El Mostrador, 16 de junio
Por: Pablo Simonetti
Estimados senadores:
En distintas ocasiones, les he escuchado decir a cada uno de ustedes que el matrimonio es por esencia entre un hombre y una mujer y que por tal razón no están dispuestos a tratar una ley de matrimonio igualitario.
Yo quisiera preguntarles por qué.
Para agilizar mi presentación me haré cargo de las principales razones que se han esgrimido en el debate público para negarle el acceso al matrimonio a las parejas del mismo sexo, partiendo por sus propios dichos. Tras la afirmación de que el matrimonio es necesariamente entre un hombre y una mujer puede que hayan dos motivos. El primero, uno que discrimina sin detenerse a pensar.
En este motivo caben las objeciones de orden etimológico, histórico, religioso, todas fácilmente refutables ya que no corresponden a la deliberación que debe primar en la democracia de un estado laico que aspira a respetar su ley fundamental: “Las personas nacen libres e iguales en dignidad y derechos”. Estoy partiendo del supuesto que cada uno de ustedes hace suyo el abrumador consenso científico que afirma que la homosexualidad no es una conducta enferma o desviada y que solamente es una expresión más de la naturaleza humana, la cual lleva a un hombre o a una mujer a desear y eventualmente a amar a uno de su mismo sexo, conservando el instinto de formar pareja y hogar. Pasemos entonces al segundo motivo: la convicción de que hay razones fundadas para discriminar legalmente entre una pareja heterosexual y una homosexual.

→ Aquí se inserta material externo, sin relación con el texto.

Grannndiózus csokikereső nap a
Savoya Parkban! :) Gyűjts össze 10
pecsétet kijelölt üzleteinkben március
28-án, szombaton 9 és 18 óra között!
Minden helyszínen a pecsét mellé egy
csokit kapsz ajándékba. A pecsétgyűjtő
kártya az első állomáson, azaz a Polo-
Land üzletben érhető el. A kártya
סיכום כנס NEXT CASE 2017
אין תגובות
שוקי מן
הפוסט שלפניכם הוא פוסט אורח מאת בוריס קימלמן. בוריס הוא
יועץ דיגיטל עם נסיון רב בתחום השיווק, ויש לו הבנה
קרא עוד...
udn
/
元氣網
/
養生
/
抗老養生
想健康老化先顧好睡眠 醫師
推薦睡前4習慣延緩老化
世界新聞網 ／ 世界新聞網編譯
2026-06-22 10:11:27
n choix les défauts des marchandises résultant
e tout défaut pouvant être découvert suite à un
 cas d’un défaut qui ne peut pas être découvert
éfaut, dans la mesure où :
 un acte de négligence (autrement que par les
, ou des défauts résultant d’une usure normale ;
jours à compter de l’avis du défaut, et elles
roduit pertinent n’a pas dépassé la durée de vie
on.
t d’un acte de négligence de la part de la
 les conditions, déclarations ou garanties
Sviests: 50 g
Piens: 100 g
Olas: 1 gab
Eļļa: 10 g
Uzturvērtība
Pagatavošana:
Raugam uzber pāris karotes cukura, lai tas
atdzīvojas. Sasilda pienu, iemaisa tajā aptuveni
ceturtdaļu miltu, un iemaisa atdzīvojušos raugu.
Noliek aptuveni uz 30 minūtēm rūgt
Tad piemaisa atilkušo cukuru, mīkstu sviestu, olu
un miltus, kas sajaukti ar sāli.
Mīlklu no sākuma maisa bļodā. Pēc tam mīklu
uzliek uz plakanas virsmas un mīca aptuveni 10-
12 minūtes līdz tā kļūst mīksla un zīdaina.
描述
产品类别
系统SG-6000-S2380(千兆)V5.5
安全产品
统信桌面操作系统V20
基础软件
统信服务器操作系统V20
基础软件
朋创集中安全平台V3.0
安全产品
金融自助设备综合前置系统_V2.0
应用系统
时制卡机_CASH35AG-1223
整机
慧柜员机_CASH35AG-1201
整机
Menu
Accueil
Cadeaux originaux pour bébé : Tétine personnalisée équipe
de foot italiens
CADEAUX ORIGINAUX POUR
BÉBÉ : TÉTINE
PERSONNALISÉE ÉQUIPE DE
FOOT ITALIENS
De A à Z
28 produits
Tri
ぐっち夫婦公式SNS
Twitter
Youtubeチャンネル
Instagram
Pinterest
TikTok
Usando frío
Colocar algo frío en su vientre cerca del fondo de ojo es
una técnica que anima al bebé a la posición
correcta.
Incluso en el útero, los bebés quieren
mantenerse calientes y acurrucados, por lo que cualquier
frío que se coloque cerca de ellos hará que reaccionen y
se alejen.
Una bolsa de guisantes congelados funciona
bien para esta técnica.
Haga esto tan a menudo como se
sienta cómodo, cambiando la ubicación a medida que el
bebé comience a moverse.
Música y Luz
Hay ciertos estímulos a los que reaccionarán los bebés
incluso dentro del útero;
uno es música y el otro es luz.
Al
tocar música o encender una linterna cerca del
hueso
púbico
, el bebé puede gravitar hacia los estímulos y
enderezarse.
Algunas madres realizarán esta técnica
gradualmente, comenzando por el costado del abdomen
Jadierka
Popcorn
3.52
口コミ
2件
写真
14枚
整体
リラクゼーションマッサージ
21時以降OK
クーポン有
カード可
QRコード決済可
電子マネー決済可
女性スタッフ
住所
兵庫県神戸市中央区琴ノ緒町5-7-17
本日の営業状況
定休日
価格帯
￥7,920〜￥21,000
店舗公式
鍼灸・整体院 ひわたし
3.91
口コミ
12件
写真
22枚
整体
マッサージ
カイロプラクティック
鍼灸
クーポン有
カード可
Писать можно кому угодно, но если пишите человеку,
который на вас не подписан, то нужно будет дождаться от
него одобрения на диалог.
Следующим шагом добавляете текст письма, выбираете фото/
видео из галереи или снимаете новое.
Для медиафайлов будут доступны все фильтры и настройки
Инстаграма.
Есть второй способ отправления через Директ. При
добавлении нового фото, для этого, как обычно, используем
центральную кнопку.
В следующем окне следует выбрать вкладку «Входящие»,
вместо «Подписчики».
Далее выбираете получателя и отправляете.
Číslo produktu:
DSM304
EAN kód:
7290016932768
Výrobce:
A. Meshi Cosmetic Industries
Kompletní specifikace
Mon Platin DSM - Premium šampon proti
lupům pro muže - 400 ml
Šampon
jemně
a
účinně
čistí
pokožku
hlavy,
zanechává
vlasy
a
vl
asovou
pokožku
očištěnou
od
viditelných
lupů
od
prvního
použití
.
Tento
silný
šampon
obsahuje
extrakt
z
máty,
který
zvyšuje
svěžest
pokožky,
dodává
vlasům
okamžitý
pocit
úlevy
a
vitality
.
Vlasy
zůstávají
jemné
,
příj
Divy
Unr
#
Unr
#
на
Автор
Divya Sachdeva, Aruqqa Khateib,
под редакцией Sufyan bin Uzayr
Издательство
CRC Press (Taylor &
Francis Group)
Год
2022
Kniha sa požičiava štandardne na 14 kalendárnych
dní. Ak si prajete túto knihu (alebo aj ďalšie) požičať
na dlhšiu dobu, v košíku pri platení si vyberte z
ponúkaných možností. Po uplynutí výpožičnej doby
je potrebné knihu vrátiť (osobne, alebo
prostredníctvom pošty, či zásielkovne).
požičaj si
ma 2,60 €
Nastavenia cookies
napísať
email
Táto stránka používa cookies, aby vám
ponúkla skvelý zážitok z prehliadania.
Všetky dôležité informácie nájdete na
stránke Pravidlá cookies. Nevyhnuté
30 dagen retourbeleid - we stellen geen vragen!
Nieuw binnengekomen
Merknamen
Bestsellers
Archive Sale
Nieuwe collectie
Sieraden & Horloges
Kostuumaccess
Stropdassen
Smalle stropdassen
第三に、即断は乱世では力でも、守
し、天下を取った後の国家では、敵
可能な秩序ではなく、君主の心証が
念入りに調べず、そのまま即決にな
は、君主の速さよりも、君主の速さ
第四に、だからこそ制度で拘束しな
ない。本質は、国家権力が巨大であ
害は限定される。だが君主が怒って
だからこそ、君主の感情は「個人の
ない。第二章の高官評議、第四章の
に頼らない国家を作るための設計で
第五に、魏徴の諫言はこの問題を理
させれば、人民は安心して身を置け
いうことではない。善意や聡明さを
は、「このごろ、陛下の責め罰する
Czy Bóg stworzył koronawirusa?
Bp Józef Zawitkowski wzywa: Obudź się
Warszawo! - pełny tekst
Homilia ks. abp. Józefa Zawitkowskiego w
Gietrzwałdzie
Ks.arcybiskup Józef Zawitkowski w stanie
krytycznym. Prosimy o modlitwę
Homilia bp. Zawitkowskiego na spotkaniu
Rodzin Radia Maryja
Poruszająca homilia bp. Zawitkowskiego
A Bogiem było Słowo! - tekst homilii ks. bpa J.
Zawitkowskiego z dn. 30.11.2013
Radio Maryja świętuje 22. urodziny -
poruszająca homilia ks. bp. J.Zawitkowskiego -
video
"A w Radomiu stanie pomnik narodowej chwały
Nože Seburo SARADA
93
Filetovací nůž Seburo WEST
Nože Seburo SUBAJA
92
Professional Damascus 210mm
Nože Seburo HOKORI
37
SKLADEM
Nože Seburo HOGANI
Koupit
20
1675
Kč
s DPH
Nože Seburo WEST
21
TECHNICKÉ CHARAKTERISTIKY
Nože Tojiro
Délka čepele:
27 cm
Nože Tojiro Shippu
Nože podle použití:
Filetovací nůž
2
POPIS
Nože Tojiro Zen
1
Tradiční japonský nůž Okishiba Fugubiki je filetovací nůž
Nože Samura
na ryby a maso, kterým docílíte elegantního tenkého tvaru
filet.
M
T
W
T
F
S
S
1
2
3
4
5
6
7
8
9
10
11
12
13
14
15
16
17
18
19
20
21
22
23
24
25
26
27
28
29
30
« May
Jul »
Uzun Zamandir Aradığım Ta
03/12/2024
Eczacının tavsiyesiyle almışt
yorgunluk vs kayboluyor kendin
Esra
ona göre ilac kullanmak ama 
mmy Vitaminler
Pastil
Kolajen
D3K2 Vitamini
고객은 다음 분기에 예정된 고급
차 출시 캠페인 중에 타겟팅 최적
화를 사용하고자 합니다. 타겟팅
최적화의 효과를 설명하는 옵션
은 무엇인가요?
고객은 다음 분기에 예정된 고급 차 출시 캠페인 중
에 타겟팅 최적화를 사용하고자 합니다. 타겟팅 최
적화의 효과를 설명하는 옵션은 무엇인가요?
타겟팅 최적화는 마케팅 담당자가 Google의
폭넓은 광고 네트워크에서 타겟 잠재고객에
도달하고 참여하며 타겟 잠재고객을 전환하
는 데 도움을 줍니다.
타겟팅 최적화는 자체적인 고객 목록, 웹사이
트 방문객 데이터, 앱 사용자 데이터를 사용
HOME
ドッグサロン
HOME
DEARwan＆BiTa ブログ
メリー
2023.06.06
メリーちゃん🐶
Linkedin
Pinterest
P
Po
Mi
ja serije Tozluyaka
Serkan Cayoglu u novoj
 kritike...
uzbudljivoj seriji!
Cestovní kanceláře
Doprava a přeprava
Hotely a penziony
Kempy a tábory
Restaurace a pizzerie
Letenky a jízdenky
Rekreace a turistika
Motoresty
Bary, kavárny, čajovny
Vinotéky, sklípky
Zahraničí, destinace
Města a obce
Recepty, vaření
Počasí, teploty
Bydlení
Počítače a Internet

Es decir, que ésta última debe tener un estatuto con menos derechos que los consagrados por el matrimonio. ¿Cuál puede ser esa razón? La primera y principal que surge en el debate es que la pareja heterosexual está destinada a tener hijos y que una de las “esencias” del matrimonio es la procreación. Es sencillo demostrar que, bajo este supuesto, se estaría incurriendo en una discriminación arbitraria: matrimonio y procreación no van juntos. En Chile, el 66% de los niños nace fuera del matrimonio, es decir, para procrear, la especie no requiere de una institución civil: simplemente se reproduce. En el otro sentido de esta relación biunívoca que se ha intentado establecer entre matrimonio y procreación, podemos decir que la ley civil no estipula ningún impedimento para que las parejas heterosexuales infértiles puedan casarse, incluyendo a las mujeres que han dejado de ovular.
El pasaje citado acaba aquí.